Clinical Neuroscience - 2010;63(05-06)

[The neurological practice suffered considerable changes during the last twenty years. The recent therapeutic methods and the acceptance of the ideology of evidence based medicine, which is based on confidence in statistics, changed the reasoning of the neurologists. Therapy protocols intrude into the field of individual medicine, and doctors accept treatment schemes to alleviate responsibility of their decisions. In contrast with this, recent achievements in pharmacogenetics emphasize the importance of individual drug therapies. The protocol of intravenous cerebral thrombolysis does not require defining the origin of cerebral ischaemia in the acute stage, therefore, this procedure can be regarded as human experiment.

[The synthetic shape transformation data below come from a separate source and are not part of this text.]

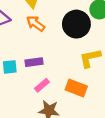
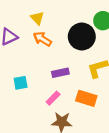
purple rectangle: (34, 62) -> (60, 73), moved

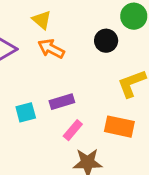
black circle: (82, 37) -> (106, 41), size x0.6
purple rectangle: (60, 73) -> (62, 102), moved

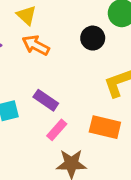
purple rectangle: (62, 102) -> (46, 100), turned 50

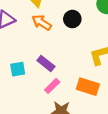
black circle: (93, 38) -> (72, 19), moved

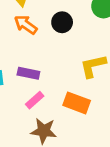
purple rectangle: (46, 63) -> (28, 73), turned -30

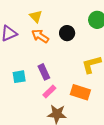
purple rectangle: (28, 73) -> (44, 72), turned 56

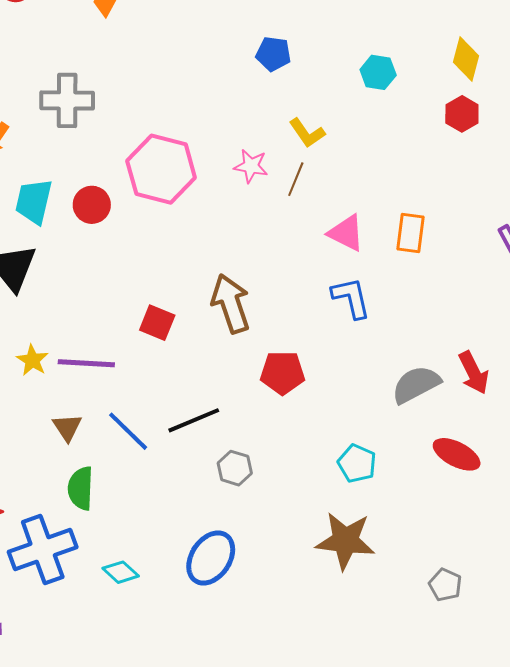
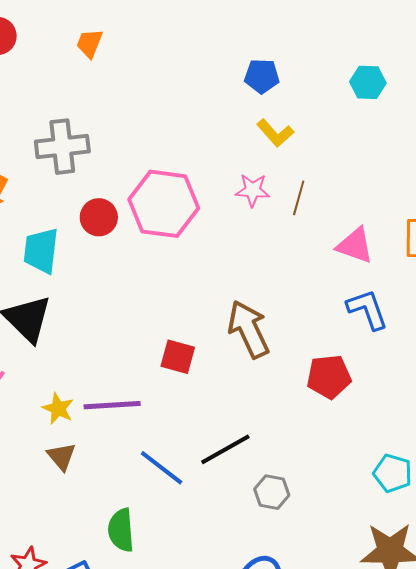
yellow L-shape: (307, 133) -> (275, 133), moved
red circle: (92, 205) -> (99, 217), moved
red pentagon: (282, 373) -> (329, 377), moved
brown triangle: (67, 427) -> (61, 457), moved

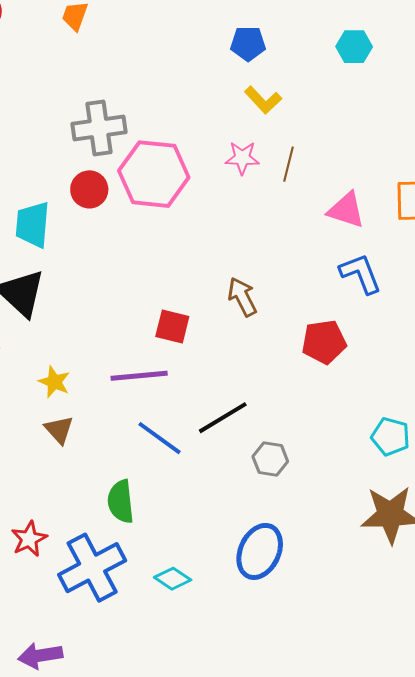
gray cross: (62, 147) -> (99, 128), moved
brown arrow: (249, 329) -> (242, 297), size x0.7
purple line: (112, 405) -> (139, 376), moved

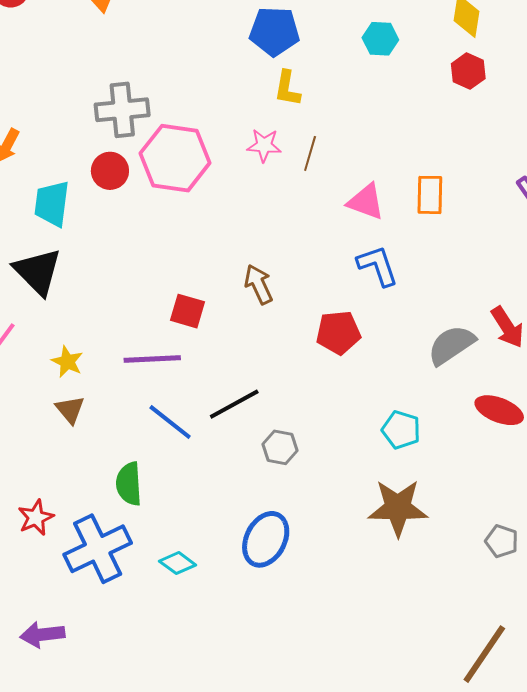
blue pentagon: (248, 44) -> (274, 31), size x1.4
yellow L-shape: (263, 100) -> (287, 88), turned 51

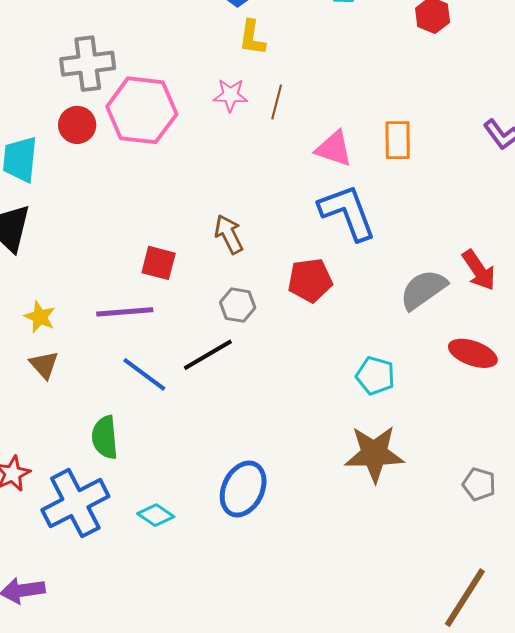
blue L-shape: (378, 266) -> (347, 212), size x1.4
gray hexagon: (280, 447) -> (238, 305), moved

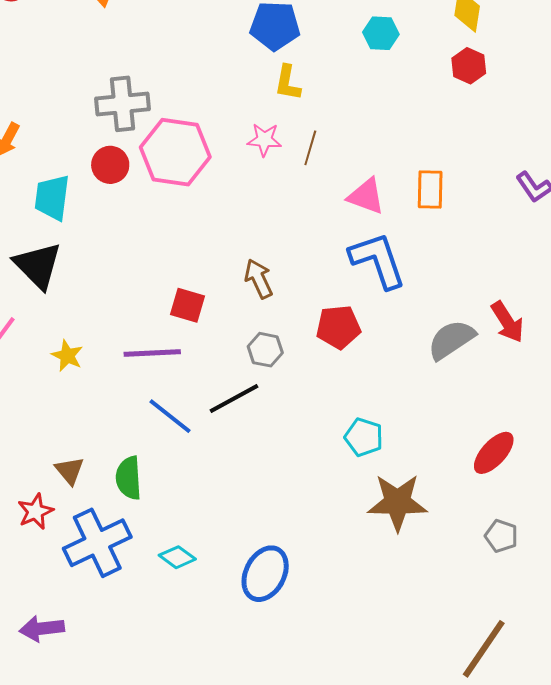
red ellipse: (473, 353) -> (494, 453), moved, turned -69
brown triangle: (44, 365) -> (70, 471), moved
cyan pentagon: (375, 376) -> (364, 437), moved
blue ellipse: (243, 489) -> (265, 574), moved

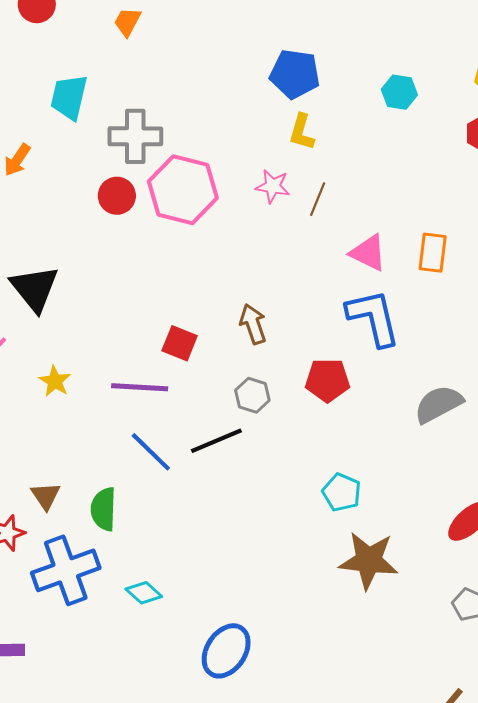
cyan trapezoid: (52, 198) -> (69, 97), moved
blue ellipse: (265, 574) -> (226, 651), moved

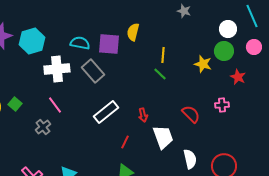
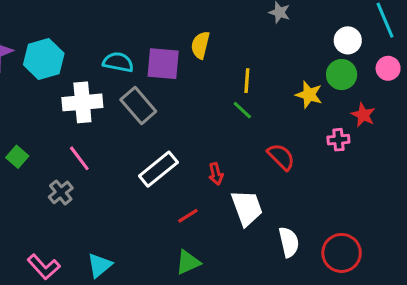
pink cross: (222, 105) -> (338, 140), moved
red semicircle: (191, 114) -> (281, 157), moved
red line: (125, 142) -> (188, 216), turned 32

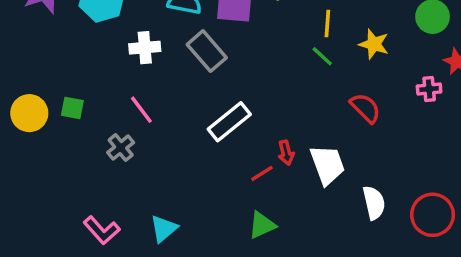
yellow star: (309, 95) -> (374, 44), moved
white cross: (82, 102) -> (145, 48), size x0.7
green square: (17, 157) -> (72, 108), turned -30
red arrow: (216, 174) -> (286, 153), moved

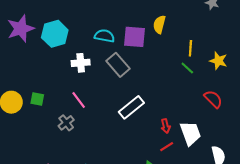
red line: (262, 173) -> (167, 147), moved

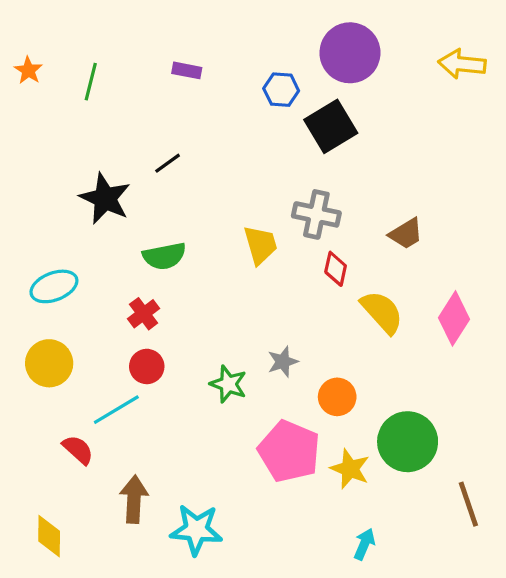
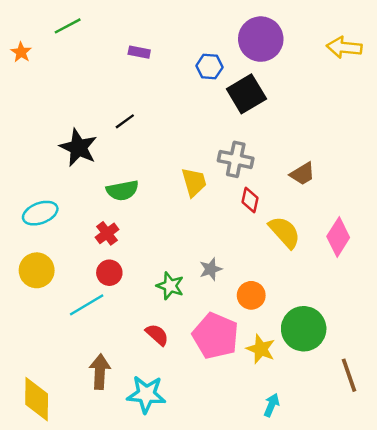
green line: (91, 82) -> (68, 26), moved, turned 48
red semicircle: (78, 450) -> (157, 335), moved
yellow diamond: (49, 536) -> (37, 399), size x1.4

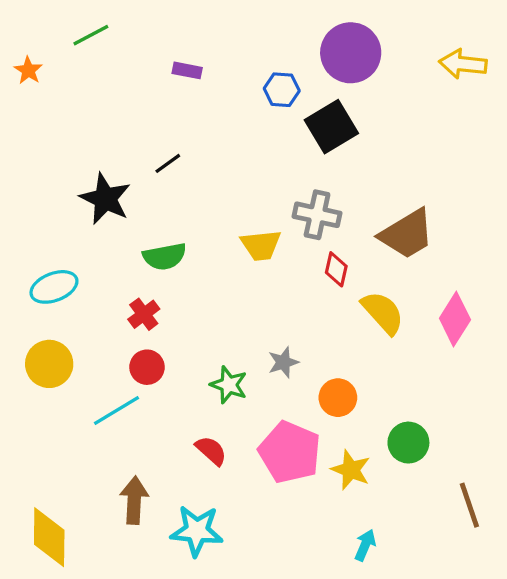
brown trapezoid: (302, 174) -> (407, 234), size x1.6
yellow trapezoid: (194, 182) -> (261, 245), turned 100
green circle: (304, 329) -> (408, 443), size x0.7

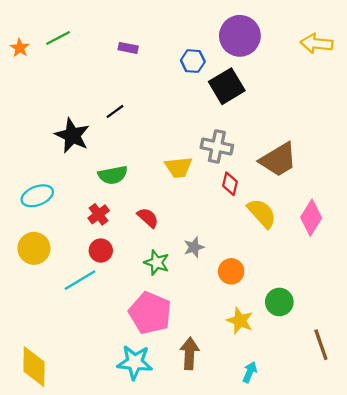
green line: (91, 35) -> (58, 38), moved
red semicircle: (211, 451) -> (148, 218), moved
pink pentagon: (290, 452) -> (150, 313), moved
brown arrow: (134, 500) -> (189, 353), moved

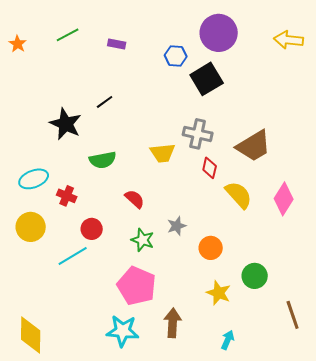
green line: (58, 38) -> (68, 35), moved
red cross: (99, 214) -> (67, 196), moved, turned -30

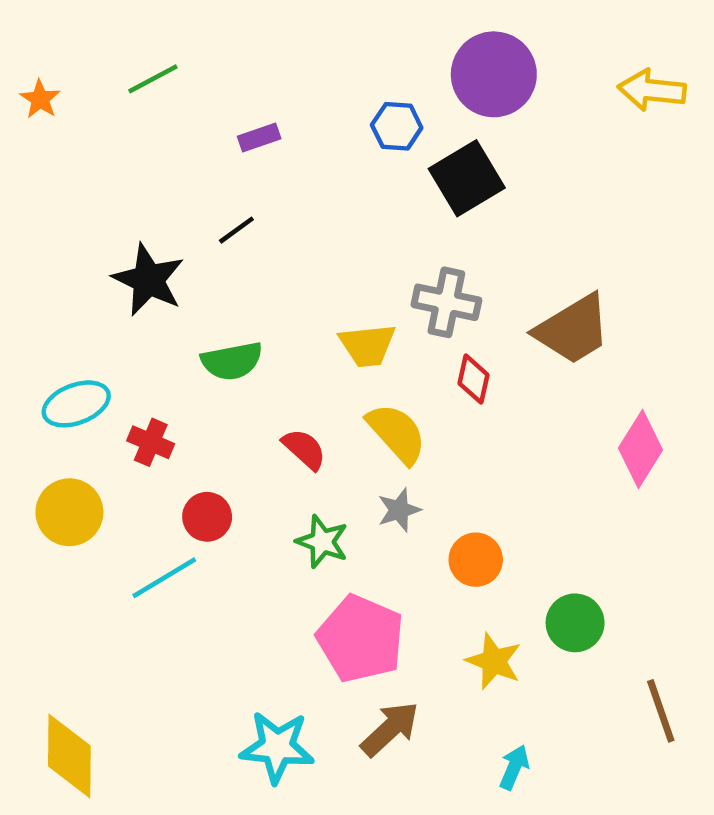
purple rectangle: (117, 44) -> (259, 138), moved, turned -30
yellow semicircle: (239, 195) -> (397, 433), moved
pink pentagon: (137, 286) -> (361, 639), moved
brown arrow: (173, 323) -> (390, 729), turned 44

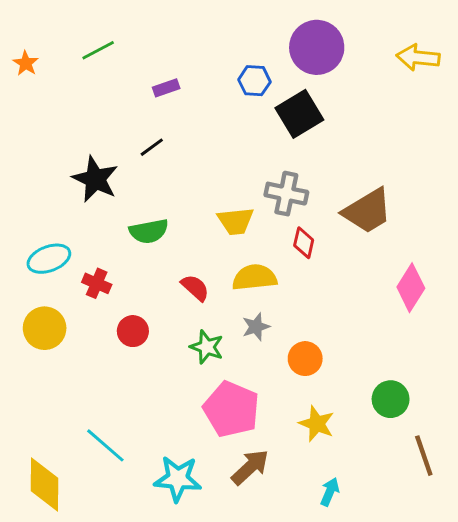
yellow semicircle: (397, 433) -> (254, 278), turned -54
cyan line: (164, 578) -> (105, 445), moved, turned 72
green circle: (575, 623) -> (391, 399), moved

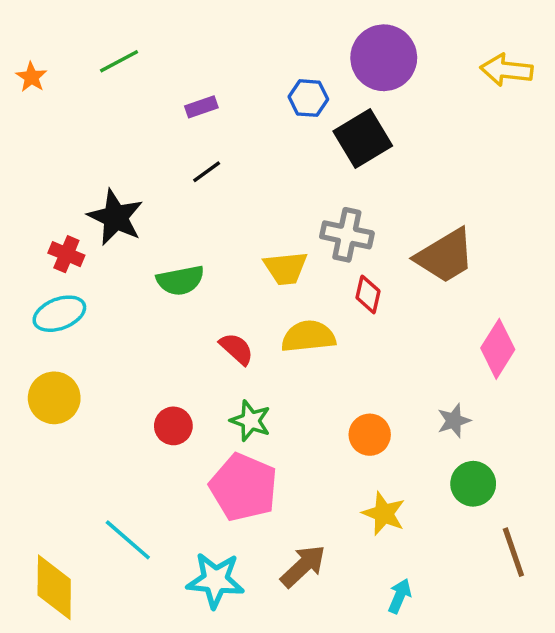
black line: (152, 147) -> (207, 172), moved
red cross: (97, 283) -> (66, 254), moved
gray star: (256, 327) -> (454, 421), moved
red circle: (133, 331) -> (173, 426), moved
pink pentagon: (231, 409) -> (243, 487), moved

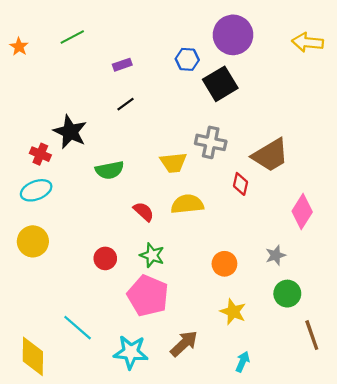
red diamond: (368, 294) -> (240, 184), moved

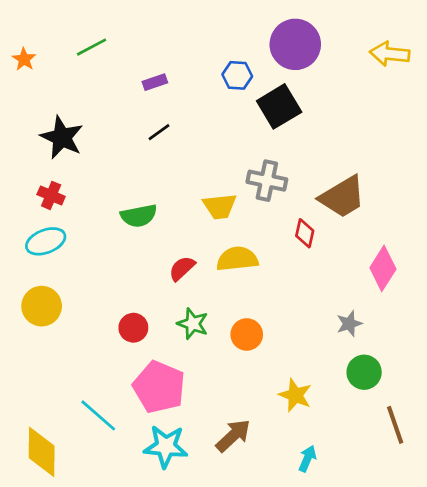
black star: (70, 132) -> (62, 137), moved
red semicircle: (144, 212) -> (182, 268), turned -85
orange circle: (224, 264) -> (247, 334), moved
pink pentagon: (148, 296) -> (159, 387), moved

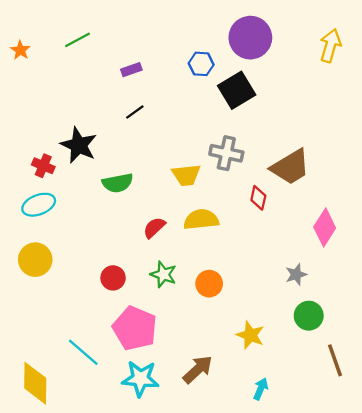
yellow arrow: (390, 54) -> (330, 46), turned 100
black star: (62, 137) -> (79, 145), moved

According to the strict protocol thrombolysis might be indicated only in 1-8% of patients with cerebral ischaemia. According to the Cohrane database more trials are needed to clarify which patients are most likely to benefit from treatment. Because of the change in therapeutic principles transient ischaemic attack has been newly defined as “acute neurovascular syndrome”. Multiplication of neurological subspecialties has been facilitated by the development of diagnostic tools and the discovery of effective new drugs. The specialization led to narrowing of interest and competency of clinicians. Several new neurological scientific societies were founded for the representation of specific disorders. In Hungary, between 1993 and 2000 nine scientific societies were grounded within the field of clinical neurology. These societies should be thankful to the pharmaceutical industries for their existence. In some European countries in 2007 only three neurological subspecialties were accepted, which are neurophysiology, neuro-rehabilitation and childneurology. Neuro-radiology is in the hands of general radiologists, the specialization is not granted for neurologists. Because of the subspecialization the general professionalism of neurologists has diminished. Among young neurologists the propedeutic skills suffered most seriously. Subspecialisation of teachers also interferes with the practice oriented teaching of medical students and residents.]